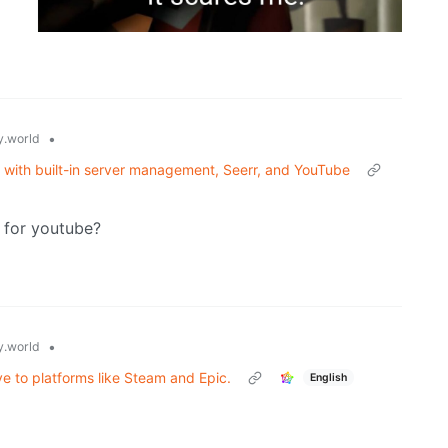
•
.world
t with built-in server management, Seerr, and YouTube
 for youtube?
•
.world
e to platforms like Steam and Epic.
English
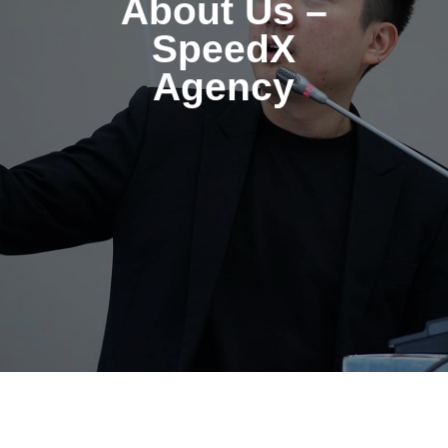
About Us –
SpeedX
Agency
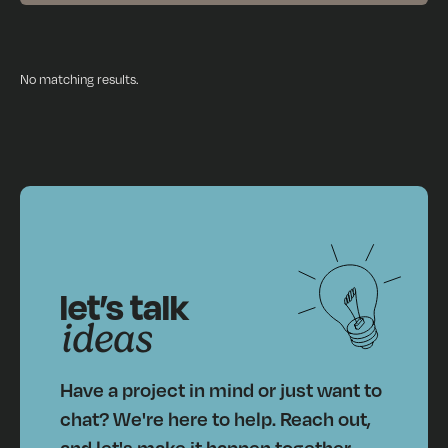
No matching results.
let’s talk
ideas
Have a project in mind or just want to
chat? We're here to help. Reach out,
and let's make it happen together.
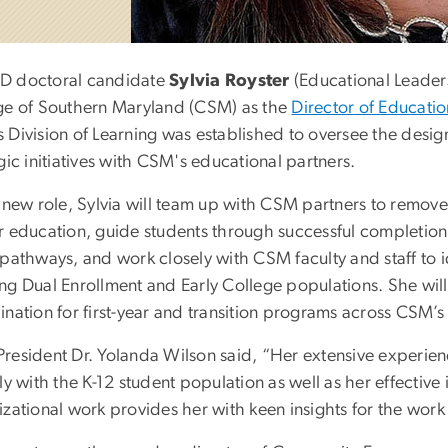
 doctoral candidate
Sylvia Royster
(Educational Leaders
ge of Southern Maryland (CSM) as the
Director of Educatio
 Division of Learning was established to oversee the desi
gic initiatives with CSM's educational partners.
 new role, Sylvia will team up with CSM partners to remove
r education, guide students through successful completion
pathways, and work closely with CSM faculty and staff to id
ng Dual Enrollment and Early College populations. She will
ination for first-year and transition programs across CSM’
resident Dr. Yolanda Wilson said, “Her extensive experien
ly with the K-12 student population as well as her effecti
zational work provides her with keen insights for the work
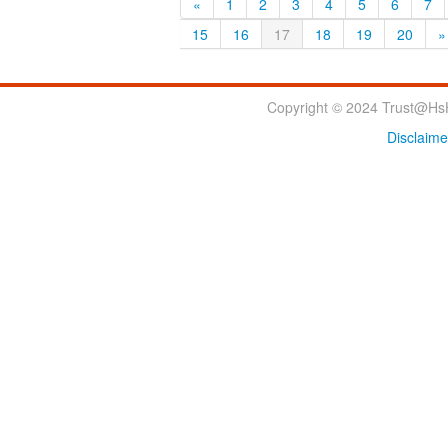
«
1
2
3
4
5
6
7
15
16
17
18
19
20
»
Copyright © 2024 Trust@HsH
Disclaime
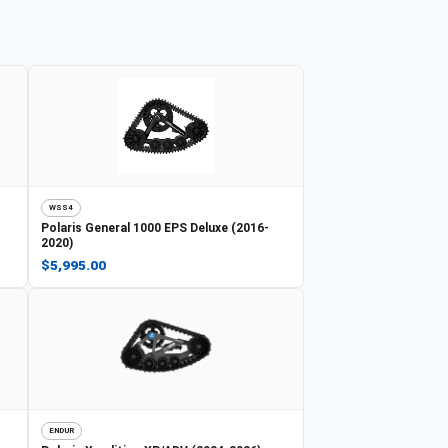
WSS4
Polaris
General 1000 EPS Deluxe (2016-
2020)
$5,995.00
ENDUR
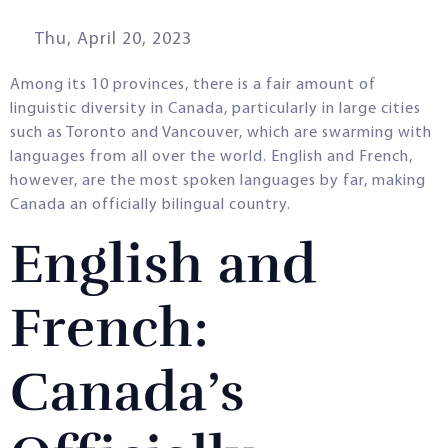
Thu, April 20, 2023
Among its 10 provinces, there is a fair amount of
linguistic diversity in Canada, particularly in large cities
such as Toronto and Vancouver, which are swarming with
languages from all over the world. English and French,
however, are the most spoken languages by far, making
Canada an officially bilingual country.
English and
French:
Canada’s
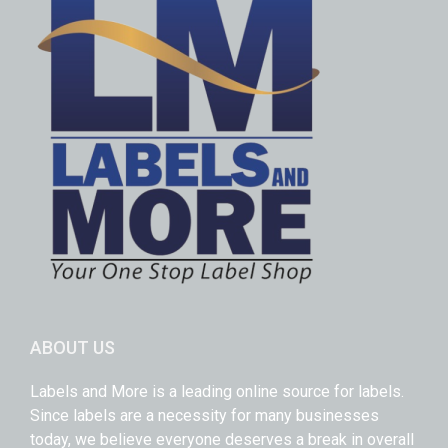
ABOUT US
Labels and More is a leading online source for labels.
Since labels are a necessity for many businesses
today, we believe everyone deserves a break in overall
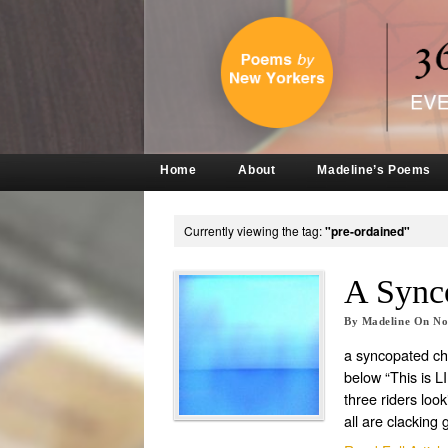
Home
About
Madeline’s Poems
Currently viewing the tag:
"pre-ordained"
A Sync
By
Madeline
On
No
a syncopated c
below “This is L
three riders loo
all are clacking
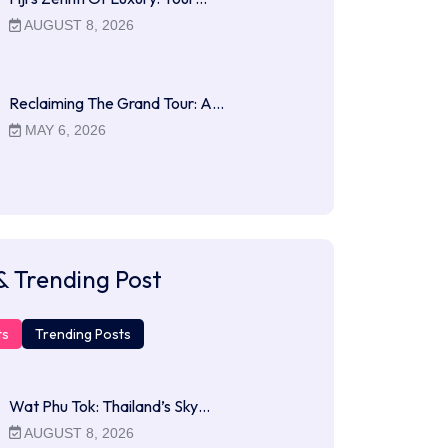
AUGUST 8, 2026
Reclaiming The Grand Tour: A…
MAY 6, 2026
& Trending Post
ts
Trending Posts
Wat Phu Tok: Thailand’s Sky…
AUGUST 8, 2026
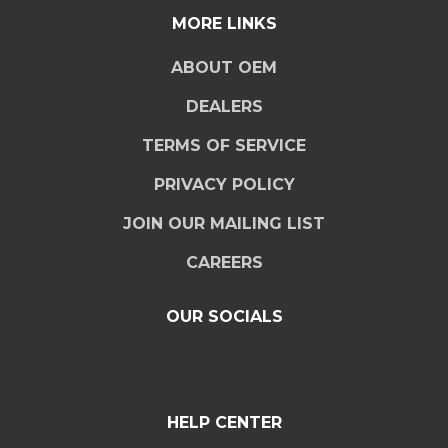
MORE LINKS
ABOUT OEM
DEALERS
TERMS OF SERVICE
PRIVACY POLICY
JOIN OUR MAILING LIST
CAREERS
OUR SOCIALS
HELP CENTER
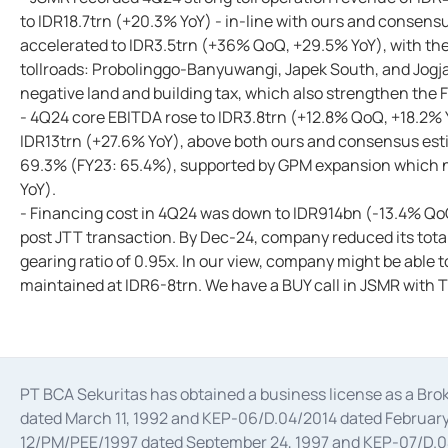
to IDR18.7trn (+20.3% YoY) - in-line with ours and consen
accelerated to IDR3.5trn (+36% QoQ, +29.5% YoY), with the t
tollroads: Probolinggo-Banyuwangi, Japek South, and Jogj
negative land and building tax, which also strengthen the 
- 4Q24 core EBITDA rose to IDR3.8trn (+12.8% QoQ, +18.2% 
IDR13trn (+27.6% YoY), above both ours and consensus es
69.3% (FY23: 65.4%), supported by GPM expansion which ne
YoY).
- Financing cost in 4Q24 was down to IDR914bn (-13.4% QoQ
post JTT transaction. By Dec-24, company reduced its total
gearing ratio of 0.95x. In our view, company might be able to
maintained at IDR6-8trn. We have a BUY call in JSMR with 
PT BCA Sekuritas has obtained a business license as a Br
dated March 11, 1992 and KEP-06/D.04/2014 dated February 
12/PM/PEE/1997 dated September 24, 1997 and KEP-07/D.04/2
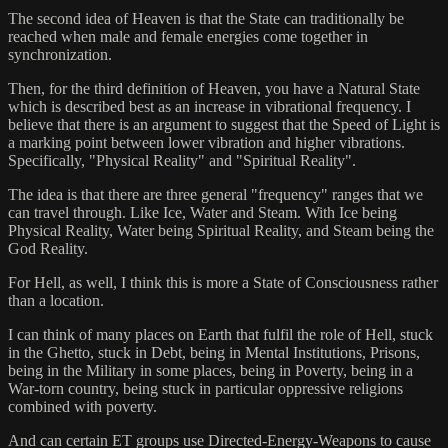
The second idea of Heaven is that the State can traditionally be
reached when male and female energies come together in
synchronization.
Then, for the third definition of Heaven, you have a Natural State
which is described best as an increase in vibrational frequency. I
believe that there is an argument to suggest that the Speed of Light is
a marking point between lower vibration and higher vibrations.
Specifically, "Physical Reality" and "Spiritual Reality".
The idea is that there are three general "frequency" ranges that we
can travel through. Like Ice, Water and Steam. With Ice being
Physical Reality, Water being Spiritual Reality, and Steam being the
God Reality.
For Hell, as well, I think this is more a State of Consciousness rather
than a location.
I can think of many places on Earth that fulfil the role of Hell, stuck
in the Ghetto, stuck in Debt, being in Mental Institutions, Prisons,
being in the Military in some places, being in Poverty, being in a
War-torn country, being stuck in particular oppressive religions
combined with poverty.
And can certain ET groups use Directed-Energy-Weapons to cause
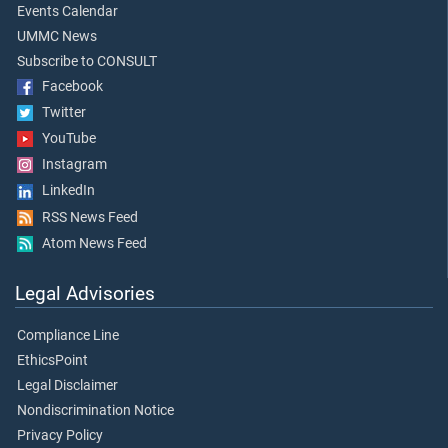
Events Calendar
UMMC News
Subscribe to CONSULT
Facebook
Twitter
YouTube
Instagram
LinkedIn
RSS News Feed
Atom News Feed
Legal Advisories
Compliance Line
EthicsPoint
Legal Disclaimer
Nondiscrimination Notice
Privacy Policy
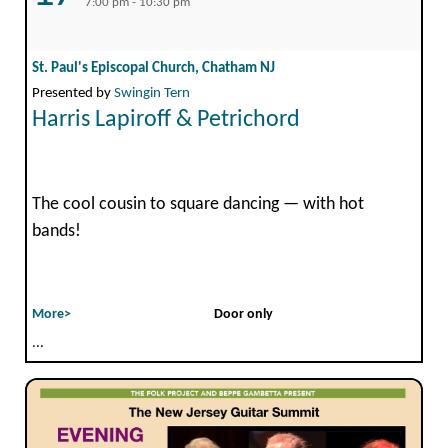
7:00 pm - 10:30 pm
St. Paul's Episcopal Church, Chatham NJ
Presented by
Swingin Tern
Harris Lapiroff & Petrichord
The cool cousin to square dancing — with hot
bands!
More>
Door only
...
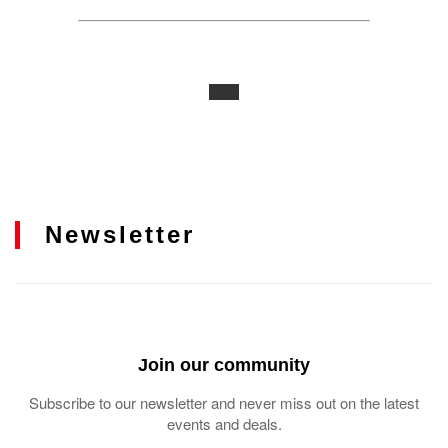
Newsletter
Join our community
Subscribe to our newsletter and never miss out on the latest
events and deals.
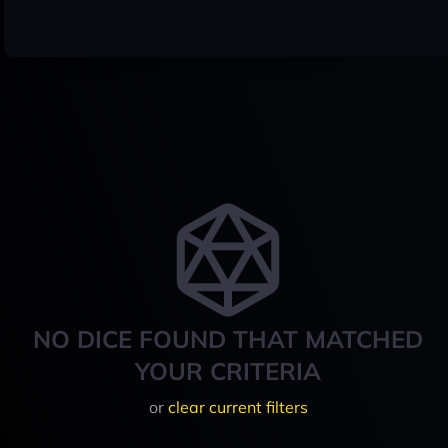
NO DICE FOUND THAT MATCHED
YOUR CRITERIA
or
clear current filters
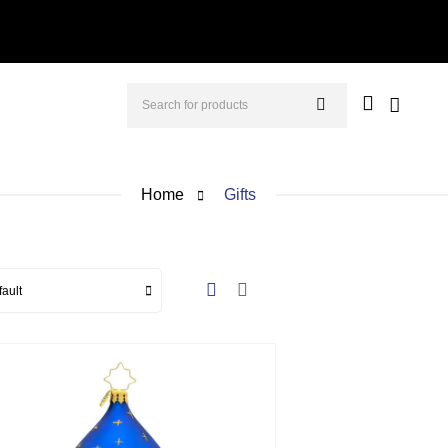
Home
Gifts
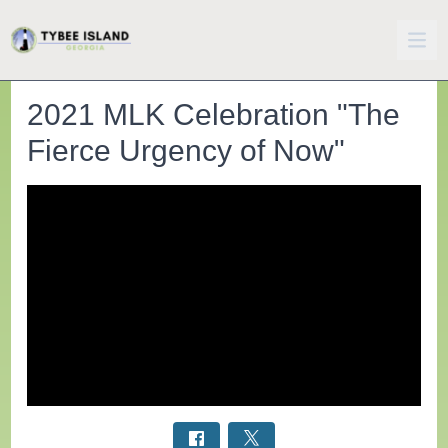
2021 MLK Celebration "The
Fierce Urgency of Now"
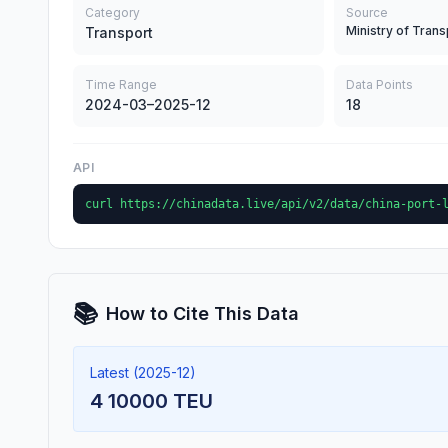
Category
Source
Ministry of Trans
Transport
Time Range
Data Points
2024-03–2025-12
18
API
curl https://chinadata.live/api/v2/data/china-port-
📚
How to Cite This Data
Latest (2025-12)
4 10000 TEU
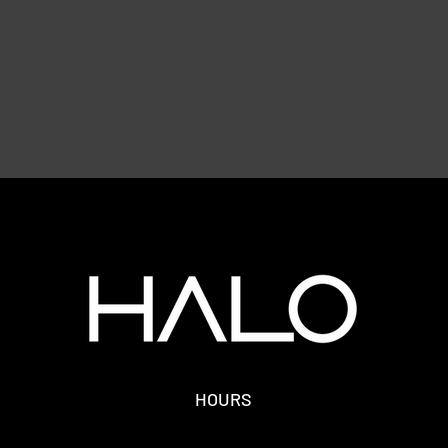
HOURS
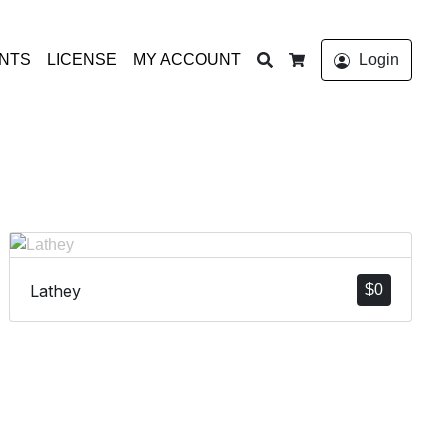
Search
ONTS
LICENSE
MY ACCOUNT
Login
Cart
Lathey
$
0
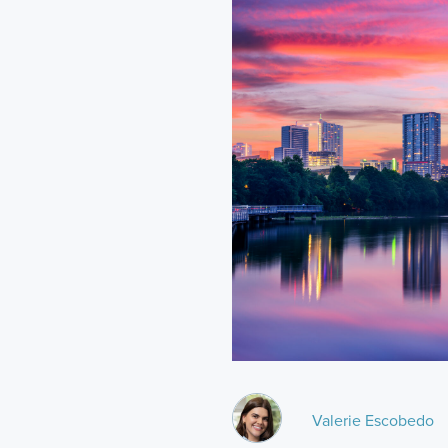
Valerie Escobedo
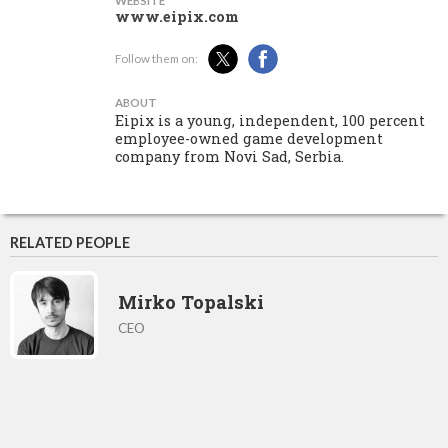
WEBSITE
www.eipix.com
Follow them on:
ABOUT
Eipix is a young, independent, 100 percent
employee-owned game development
company from Novi Sad, Serbia.
RELATED PEOPLE
Mirko Topalski
CEO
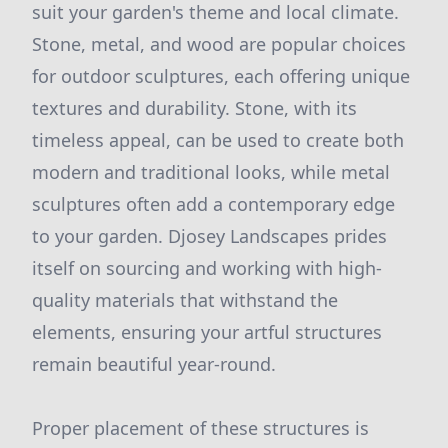
suit your garden's theme and local climate.
Stone, metal, and wood are popular choices
for outdoor sculptures, each offering unique
textures and durability. Stone, with its
timeless appeal, can be used to create both
modern and traditional looks, while metal
sculptures often add a contemporary edge
to your garden. Djosey Landscapes prides
itself on sourcing and working with high-
quality materials that withstand the
elements, ensuring your artful structures
remain beautiful year-round.
Proper placement of these structures is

▶ **Exercise goal**: Omit the pictures, then set down all the remaining data exactly as given.

▶ **Solved exercise**:
•
.world
t with built-in server management, Seerr, and YouTube
 for youtube?
•
.world
e to platforms like Steam and Epic.
English
About Us –
SpeedX
Agency
No matching results.
let’s talk
ideas
Have a project in mind or just want to
chat? We're here to help. Reach out,
and let's make it happen together.
 doctoral candidate
Sylvia Royster
(Educational Leaders
ge of Southern Maryland (CSM) as the
Director of Educatio
 Division of Learning was established to oversee the desi
gic initiatives with CSM's educational partners.
 new role, Sylvia will team up with CSM partners to remove
r education, guide students through successful completion
pathways, and work closely with CSM faculty and staff to id
ng Dual Enrollment and Early College populations. She will
ination for first-year and transition programs across CSM’
resident Dr. Yolanda Wilson said, “Her extensive experien
ly with the K-12 student population as well as her effecti
zational work provides her with keen insights for the work
«
1
2
3
4
5
6
7
15
16
17
18
19
20
»
Copyright © 2024 Trust@HsH
Disclaime
WSS4
Polaris
General 1000 EPS Deluxe (2016-
2020)
$5,995.00
ENDUR
Thu, April 20, 2023
Among its 10 provinces, there is a fair amount of
linguistic diversity in Canada, particularly in large cities
such as Toronto and Vancouver, which are swarming with
languages from all over the world. English and French,
however, are the most spoken languages by far, making
Canada an officially bilingual country.
English and
French:
Canada’s
ABOUT US
Labels and More is a leading online source for labels.
Since labels are a necessity for many businesses
today, we believe everyone deserves a break in overall
Home
About
Madeline’s Poems
Currently viewing the tag:
"pre-ordained"
A Sync
By
Madeline
On
No
a syncopated c
below “This is L
three riders loo
all are clacking
AUGUST 8, 2026
Reclaiming The Grand Tour: A…
MAY 6, 2026
& Trending Post
ts
Trending Posts
Wat Phu Tok: Thailand’s Sky…
AUGUST 8, 2026
MORE LINKS
ABOUT OEM
DEALERS
TERMS OF SERVICE
PRIVACY POLICY
JOIN OUR MAILING LIST
CAREERS
OUR SOCIALS
HELP CENTER
to IDR18.7trn (+20.3% YoY) - in-line with ours and consen
accelerated to IDR3.5trn (+36% QoQ, +29.5% YoY), with the t
tollroads: Probolinggo-Banyuwangi, Japek South, and Jogj
negative land and building tax, which also strengthen the 
- 4Q24 core EBITDA rose to IDR3.8trn (+12.8% QoQ, +18.2% 
IDR13trn (+27.6% YoY), above both ours and consensus es
69.3% (FY23: 65.4%), supported by GPM expansion which ne
YoY).
- Financing cost in 4Q24 was down to IDR914bn (-13.4% QoQ
post JTT transaction. By Dec-24, company reduced its total
gearing ratio of 0.95x. In our view, company might be able to
maintained at IDR6-8trn. We have a BUY call in JSMR with 
PT BCA Sekuritas has obtained a business license as a Br
dated March 11, 1992 and KEP-06/D.04/2014 dated February 
12/PM/PEE/1997 dated September 24, 1997 and KEP-07/D.04/2
The second idea of Heaven is that the State can traditionally be
reached when male and female energies come together in
synchronization.
Then, for the third definition of Heaven, you have a Natural State
which is described best as an increase in vibrational frequency. I
believe that there is an argument to suggest that the Speed of Light is
a marking point between lower vibration and higher vibrations.
Specifically, "Physical Reality" and "Spiritual Reality".
The idea is that there are three general "frequency" ranges that we
can travel through. Like Ice, Water and Steam. With Ice being
Physical Reality, Water being Spiritual Reality, and Steam being the
God Reality.
For Hell, as well, I think this is more a State of Consciousness rather
than a location.
I can think of many places on Earth that fulfil the role of Hell, stuck
in the Ghetto, stuck in Debt, being in Mental Institutions, Prisons,
being in the Military in some places, being in Poverty, being in a
War-torn country, being stuck in particular oppressive religions
combined with poverty.
And can certain ET groups use Directed-Energy-Weapons to cause
Events Calendar
UMMC News
Subscribe to CONSULT
Facebook
Twitter
YouTube
Instagram
LinkedIn
RSS News Feed
Atom News Feed
Legal Advisories
Compliance Line
EthicsPoint
Legal Disclaimer
Nondiscrimination Notice
Privacy Policy
7:00 pm - 10:30 pm
St. Paul's Episcopal Church, Chatham NJ
Presented by
Swingin Tern
Harris Lapiroff & Petrichord
The cool cousin to square dancing — with hot
bands!
More>
Door only
...
Newsletter
Join our community
Subscribe to our newsletter and never miss out on the latest
events and deals.
NO DICE FOUND THAT MATCHED
YOUR CRITERIA
or
clear current filters
Home
Gifts
2021 MLK Celebration "The
Fierce Urgency of Now"
Category
Source
Ministry of Trans
Transport
Time Range
Data Points
2024-03–2025-12
18
API
curl https://chinadata.live/api/v2/data/china-port-
📚
How to Cite This Data
Latest (2025-12)
4 10000 TEU
HOURS
Search
ONTS
LICENSE
MY ACCOUNT
Login
Cart
Lathey
$
0
Valerie Escobedo
WEBSITE
www.eipix.com
Follow them on:
ABOUT
Eipix is a young, independent, 100 percent
employee-owned game development
company from Novi Sad, Serbia.
RELATED PEOPLE
Mirko Topalski
CEO
suit your garden's theme and local climate.
Stone, metal, and wood are popular choices
for outdoor sculptures, each offering unique
textures and durability. Stone, with its
timeless appeal, can be used to create both
modern and traditional looks, while metal
sculptures often add a contemporary edge
to your garden. Djosey Landscapes prides
itself on sourcing and working with high-
quality materials that withstand the
elements, ensuring your artful structures
remain beautiful year-round.
Proper placement of these structures is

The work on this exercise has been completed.